--- Available records ---

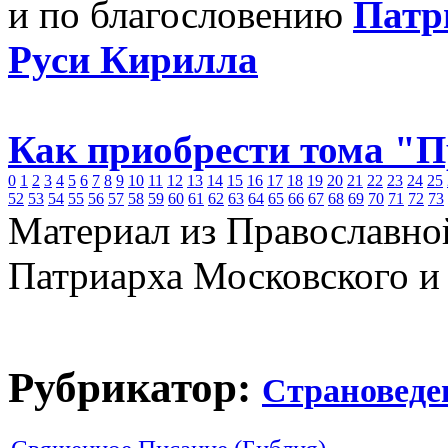
и по благословению
Патр
Руси Кирилла
Как приобрести тома "
0
1
2
3
4
5
6
7
8
9
10
11
12
13
14
15
16
17
18
19
20
21
22
23
24
25
52
53
54
55
56
57
58
59
60
61
62
63
64
65
66
67
68
69
70
71
72
73
Материал из Православно
Патриарха Московского и
Рубрикатор:
Страноведе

---

Exactly as written, set down each line of the records, leaving out the pictures.

и по благословению
Патр
Руси Кирилла
Как приобрести тома "
0
1
2
3
4
5
6
7
8
9
10
11
12
13
14
15
16
17
18
19
20
21
22
23
24
25
52
53
54
55
56
57
58
59
60
61
62
63
64
65
66
67
68
69
70
71
72
73
Материал из Православно
Патриарха Московского и
Рубрикатор:
Страноведе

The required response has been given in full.